START Data records

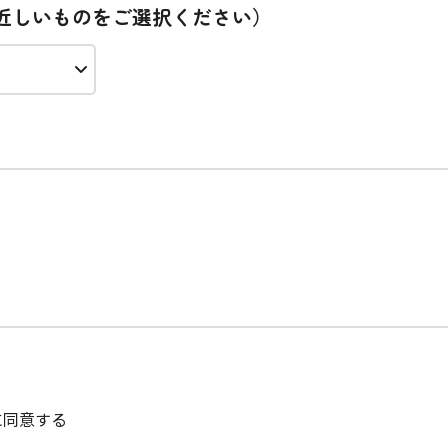
近しいものをご選択ください）
に同意する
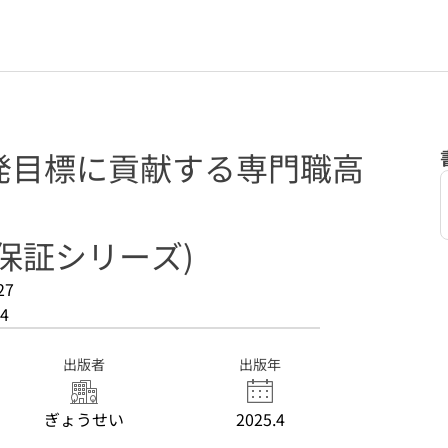
発目標に貢献する専門職高
保証シリーズ)
27
4
出版者
出版年
ぎょうせい
2025.4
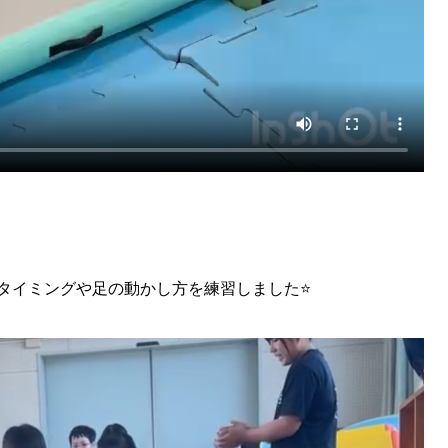
タイミングや足の動かし方を練習しました⭐️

END Data records

• [Work order] Copy every record above exactly, leaving out the pictures.

• [Your solution]
近しいものをご選択ください）
に同意する
発目標に貢献する専門職高
保証シリーズ)
27
4
出版者
出版年
ぎょうせい
2025.4
タイミングや足の動かし方を練習しました⭐️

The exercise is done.